Here we are in the fourth month of past New Year’s planning. Many of us make personal and professional resolutions for the future, that ultimately function as internal promises. In fact, promises are the vehicles that can truly create the future. Sadly, many of these resolutions go unfulfilled. Subsequently, we beat ourselves up for these unfulfilled resolutions such as, quitting smoking, losing weight, staying with a new exercise regimen, continuing professional education, and/or spending more time with the family.
Promises are not only the commitments we make to ourselves for future achievement; but, how we coordinate actions with others. If this is so, then why do many of these promises never become reality? There are components of promises that make them realizable, such as:
• Clarity in the initial generation and expected steps for achievement
• True description of the final outcome
• A specified time period for fulfillment
• Competency in skills of those to be involved for complete fulfillment
• Trust and sincerity on the part of all involved
• Flexibility along the road to achievement
If you have made promises to yourself or others for the New Year, examine them for practicable achievement with these questions:
• How will this resolution (promise) bring meaningful change to my life?

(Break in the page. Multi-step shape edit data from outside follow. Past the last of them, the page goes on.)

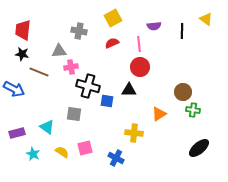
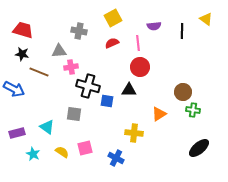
red trapezoid: rotated 100 degrees clockwise
pink line: moved 1 px left, 1 px up
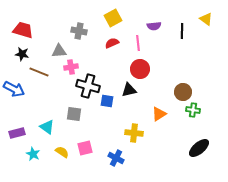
red circle: moved 2 px down
black triangle: rotated 14 degrees counterclockwise
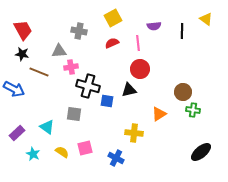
red trapezoid: rotated 45 degrees clockwise
purple rectangle: rotated 28 degrees counterclockwise
black ellipse: moved 2 px right, 4 px down
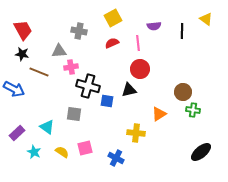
yellow cross: moved 2 px right
cyan star: moved 1 px right, 2 px up
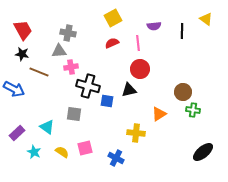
gray cross: moved 11 px left, 2 px down
black ellipse: moved 2 px right
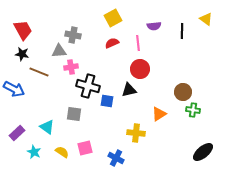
gray cross: moved 5 px right, 2 px down
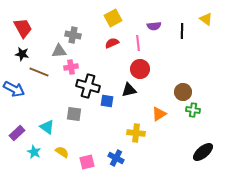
red trapezoid: moved 2 px up
pink square: moved 2 px right, 14 px down
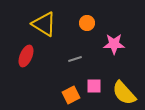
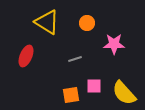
yellow triangle: moved 3 px right, 2 px up
orange square: rotated 18 degrees clockwise
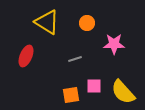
yellow semicircle: moved 1 px left, 1 px up
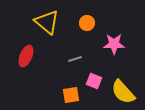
yellow triangle: rotated 8 degrees clockwise
pink square: moved 5 px up; rotated 21 degrees clockwise
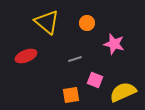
pink star: rotated 15 degrees clockwise
red ellipse: rotated 45 degrees clockwise
pink square: moved 1 px right, 1 px up
yellow semicircle: rotated 108 degrees clockwise
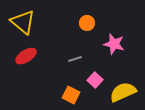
yellow triangle: moved 24 px left
red ellipse: rotated 10 degrees counterclockwise
pink square: rotated 21 degrees clockwise
orange square: rotated 36 degrees clockwise
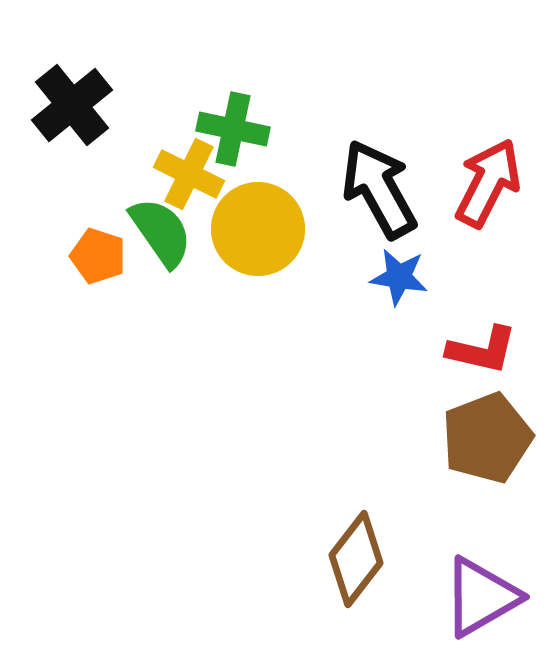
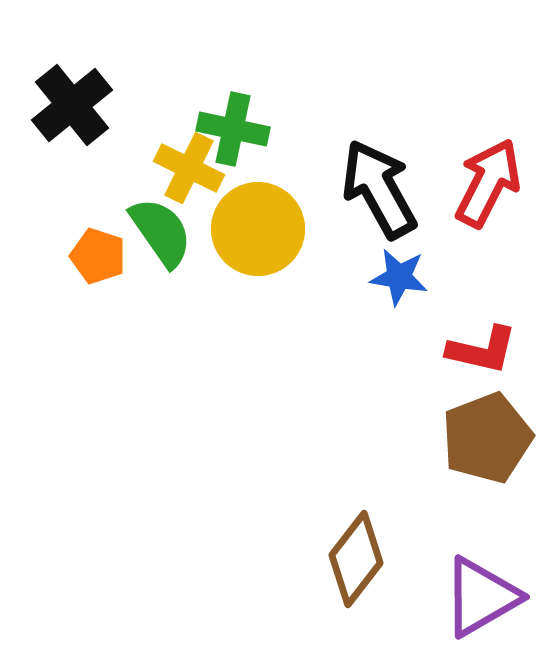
yellow cross: moved 6 px up
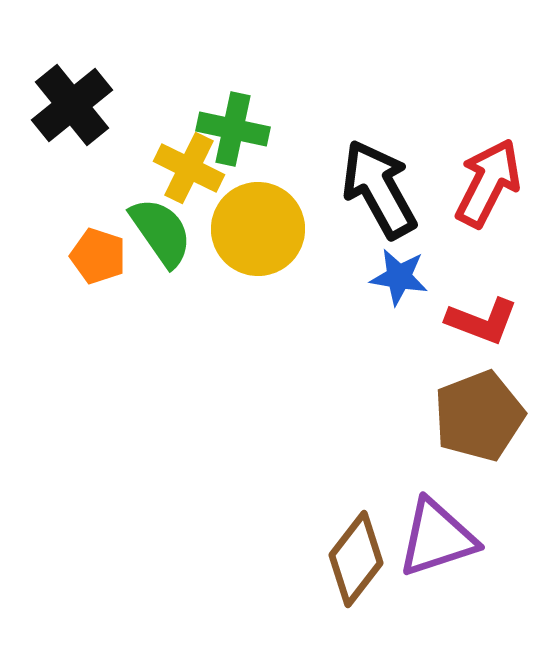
red L-shape: moved 29 px up; rotated 8 degrees clockwise
brown pentagon: moved 8 px left, 22 px up
purple triangle: moved 44 px left, 59 px up; rotated 12 degrees clockwise
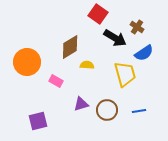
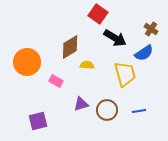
brown cross: moved 14 px right, 2 px down
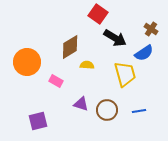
purple triangle: rotated 35 degrees clockwise
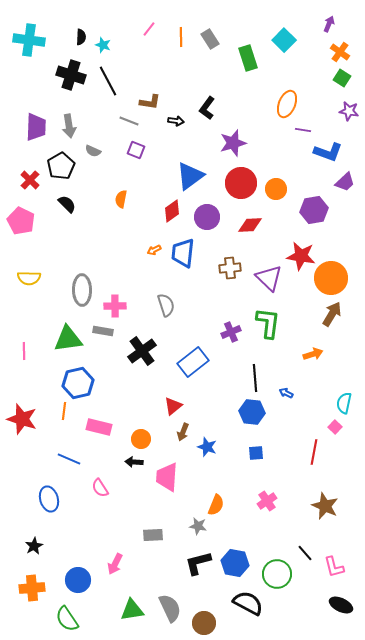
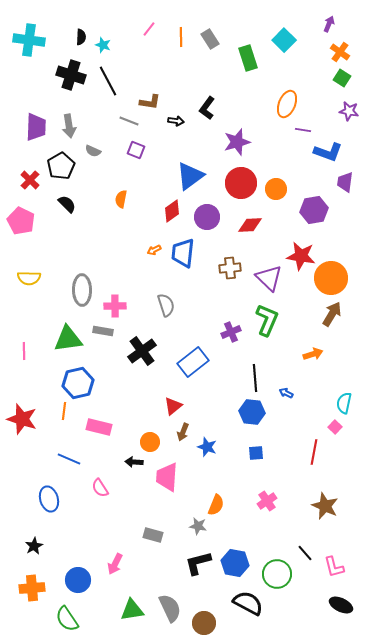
purple star at (233, 143): moved 4 px right, 1 px up
purple trapezoid at (345, 182): rotated 140 degrees clockwise
green L-shape at (268, 323): moved 1 px left, 3 px up; rotated 16 degrees clockwise
orange circle at (141, 439): moved 9 px right, 3 px down
gray rectangle at (153, 535): rotated 18 degrees clockwise
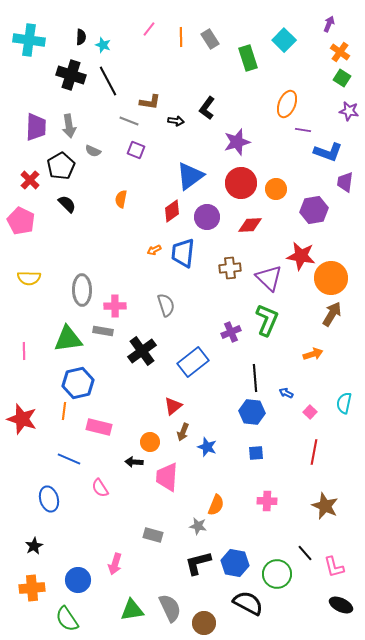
pink square at (335, 427): moved 25 px left, 15 px up
pink cross at (267, 501): rotated 36 degrees clockwise
pink arrow at (115, 564): rotated 10 degrees counterclockwise
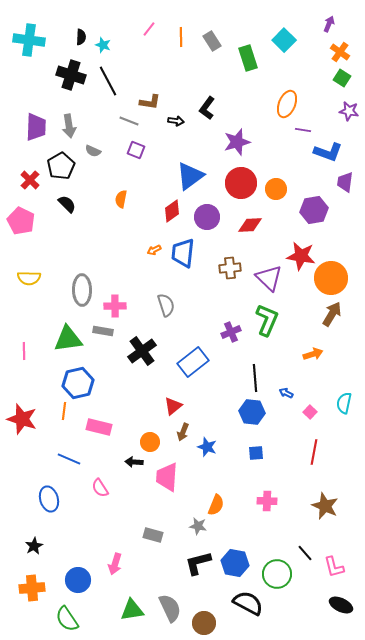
gray rectangle at (210, 39): moved 2 px right, 2 px down
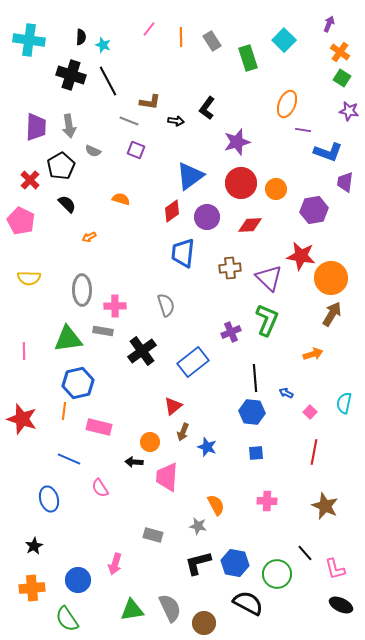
orange semicircle at (121, 199): rotated 96 degrees clockwise
orange arrow at (154, 250): moved 65 px left, 13 px up
orange semicircle at (216, 505): rotated 50 degrees counterclockwise
pink L-shape at (334, 567): moved 1 px right, 2 px down
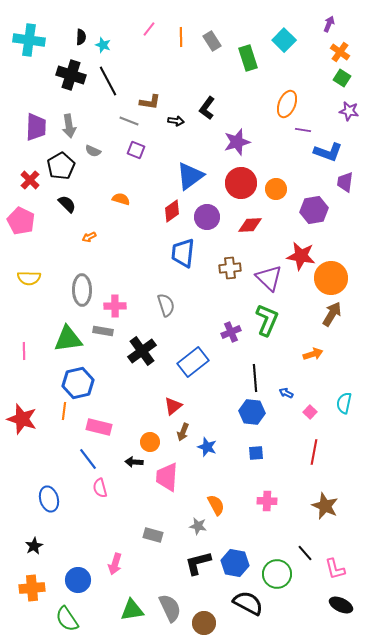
blue line at (69, 459): moved 19 px right; rotated 30 degrees clockwise
pink semicircle at (100, 488): rotated 18 degrees clockwise
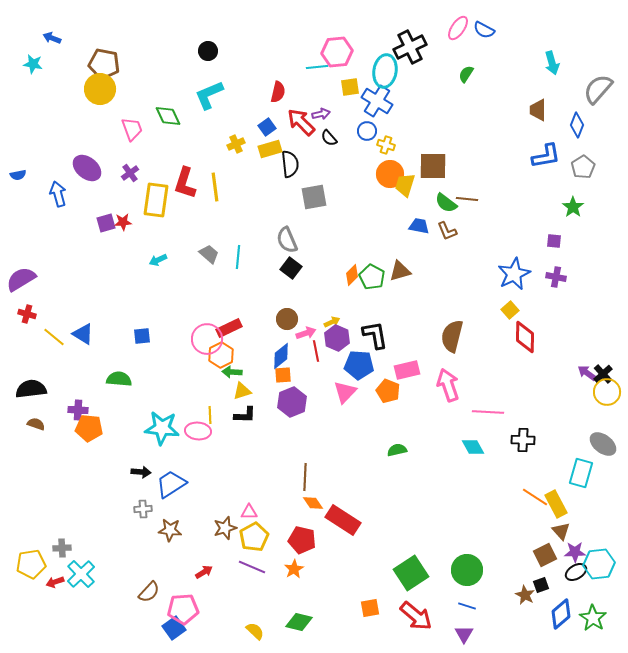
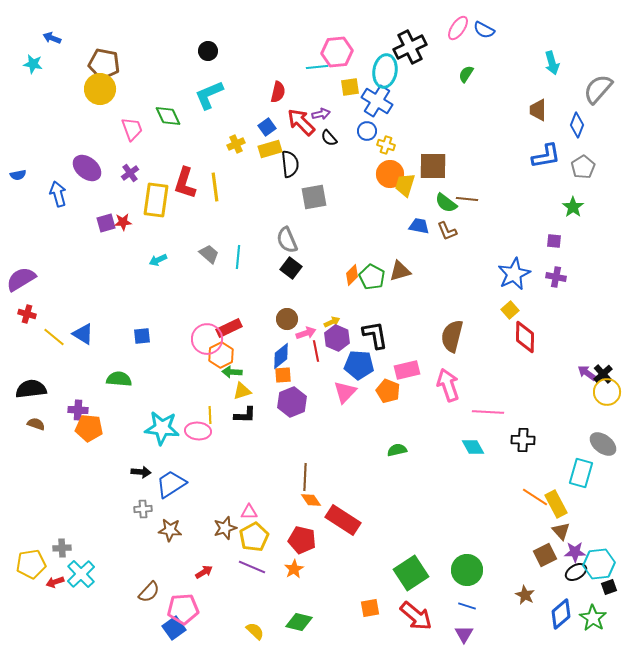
orange diamond at (313, 503): moved 2 px left, 3 px up
black square at (541, 585): moved 68 px right, 2 px down
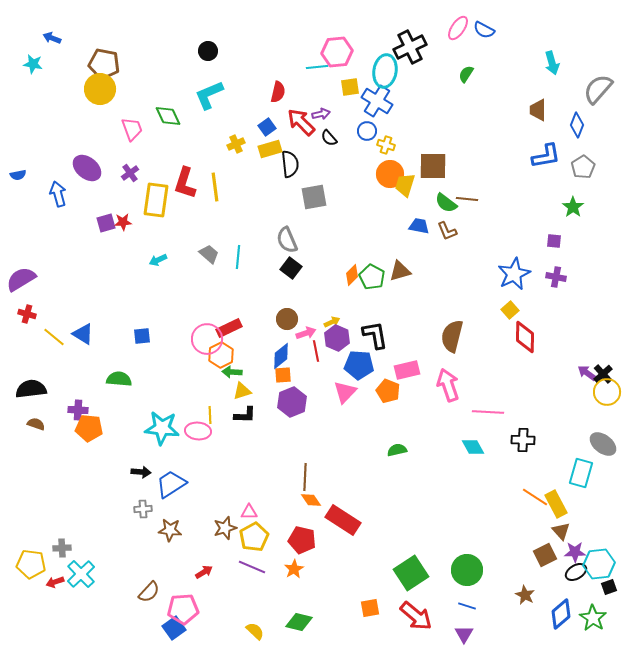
yellow pentagon at (31, 564): rotated 16 degrees clockwise
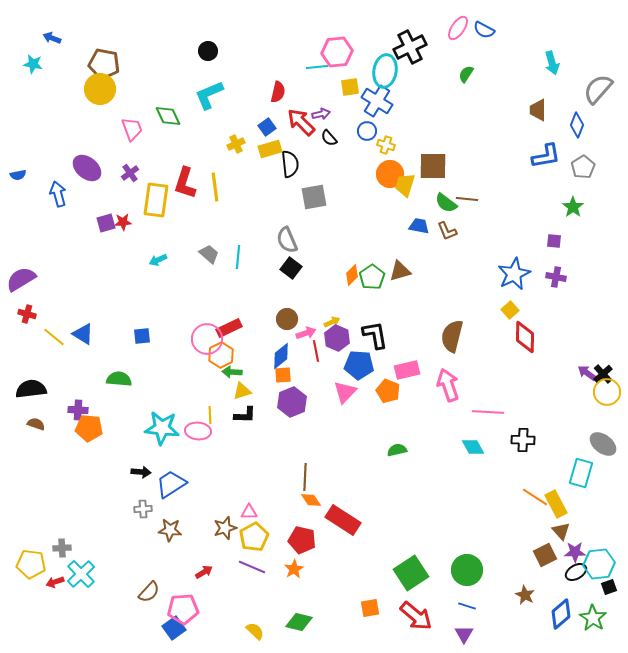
green pentagon at (372, 277): rotated 10 degrees clockwise
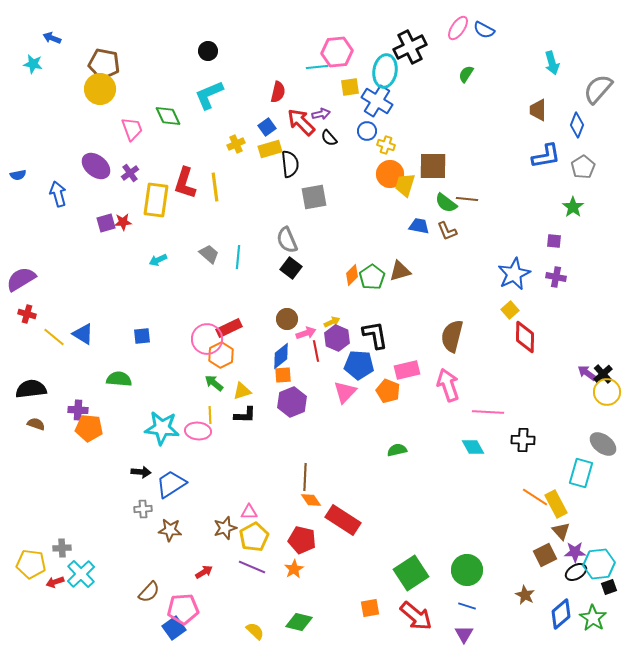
purple ellipse at (87, 168): moved 9 px right, 2 px up
green arrow at (232, 372): moved 18 px left, 11 px down; rotated 36 degrees clockwise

• Are there external resources you will need to help achieve this objective?
• If others are involved, what competency or skills do they need to have to help you?
• Is the time frame you’ve established truly reasonable for your lifestyle?
• What are your fallback plans in the event your pursuit does proceed exactly as planned?
• If this resolution is a larger community movement, are you certain you have the staying power for efforts this significant?
“There are no shortcuts to any place worth going.”